Este martes, la vicepresidenta de Estados Unidos, Kamala Harris, y el exmandatario Donald Trump, participaron en un agitado debate en Filadelfia, organizado por la cadena ABC News, a menos de dos meses de las elecciones presidenciales. En el encuentro, lleno de tensiones y ataques personales, Trump se mostró exasperado en varias ocasiones, mientras que Harris mantuvo una postura calmada y respondió con expresiones faciales que captaron la atención de los espectadores.
Uno de los momentos más tensos ocurrió cuando Trump, en respuesta a un comentario de Harris sobre sus mítines, lanzó una diatriba llena de información falsa sobre migrantes haitianos. "Se están comiendo los perros y gatos", afirmó, lo que provocó la risa de su rival y críticas en redes sociales.
Los ataques personales dominaron gran parte del debate. Harris acusó a Trump de querer convertirse en un "dictador" y lo calificó de "desgracia" para los líderes militares. Por su parte, Trump tildó a Harris de "radical" y de llevar a Estados Unidos al borde del colapso.
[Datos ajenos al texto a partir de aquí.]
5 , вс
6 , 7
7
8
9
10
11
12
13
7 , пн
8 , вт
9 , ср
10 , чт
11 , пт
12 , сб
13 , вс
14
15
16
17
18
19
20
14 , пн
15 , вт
Mientras tanto, Harris aprovechó la pantalla dividida del debate para hacer gestos que desafiaron las palabras del expresidente, en tanto que Trump mantuvo una postura más rígida, sin mirar a su oponente.
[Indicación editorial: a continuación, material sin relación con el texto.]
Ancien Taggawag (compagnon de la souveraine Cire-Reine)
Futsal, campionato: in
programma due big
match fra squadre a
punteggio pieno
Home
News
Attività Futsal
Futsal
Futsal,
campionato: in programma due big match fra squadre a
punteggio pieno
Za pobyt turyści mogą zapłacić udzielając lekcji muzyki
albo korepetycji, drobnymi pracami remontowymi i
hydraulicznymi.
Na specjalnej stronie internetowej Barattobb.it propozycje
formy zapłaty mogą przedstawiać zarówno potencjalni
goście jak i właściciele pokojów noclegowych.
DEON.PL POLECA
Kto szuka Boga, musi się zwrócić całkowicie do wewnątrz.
Trump intentó enfocar la discusión en la migración, una de las principales preocupaciones de los votantes. Repitió en varias ocasiones que Harris es la responsable de la frontera, mientras ella evadía las preguntas y se limitaba a apoyar un proyecto de ley que busca restricciones al asilo.
El aborto fue otro tema de confrontación. Harris prometió protegerlo a nivel federal, mientras que Trump señaló que apoyaba excepciones en casos de violación, incesto y peligro para la vida de la madre.
Con encuestas que muestran una ajustada carrera electoral, Harris lidera a Trump por solo 2,7 puntos porcentuales a nivel nacional, según el agregador de encuestas FiveThirtyEight, lo que presagia unas elecciones reñidas en noviembre.